*** Begin section ***

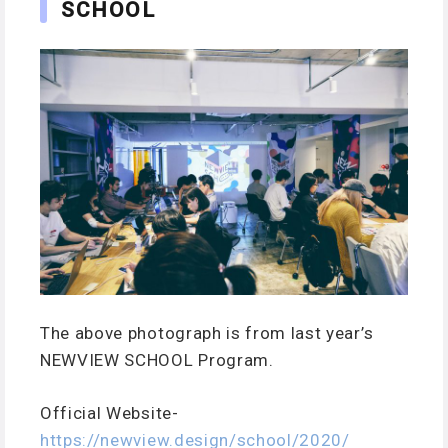
SCHOOL
The above photograph is from last year’s
NEWVIEW SCHOOL Program.
Official Website-
https://newview.design/school/2020/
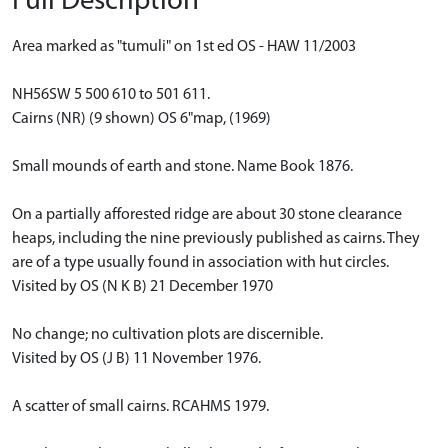
Full Description
Area marked as "tumuli" on 1st ed OS - HAW 11/2003
NH56SW 5 500 610 to 501 611.
Cairns (NR) (9 shown) OS 6"map, (1969)
Small mounds of earth and stone. Name Book 1876.
On a partially afforested ridge are about 30 stone clearance
heaps, including the nine previously published as cairns. They
are of a type usually found in association with hut circles.
Visited by OS (N K B) 21 December 1970
No change; no cultivation plots are discernible.
Visited by OS (J B) 11 November 1976.
A scatter of small cairns. RCAHMS 1979.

*** End section ***

For each line in the entries that holds "stone", return that line.

* _Task solution_:
Small mounds of earth and stone. Name Book 1876.
On a partially afforested ridge are about 30 stone clearance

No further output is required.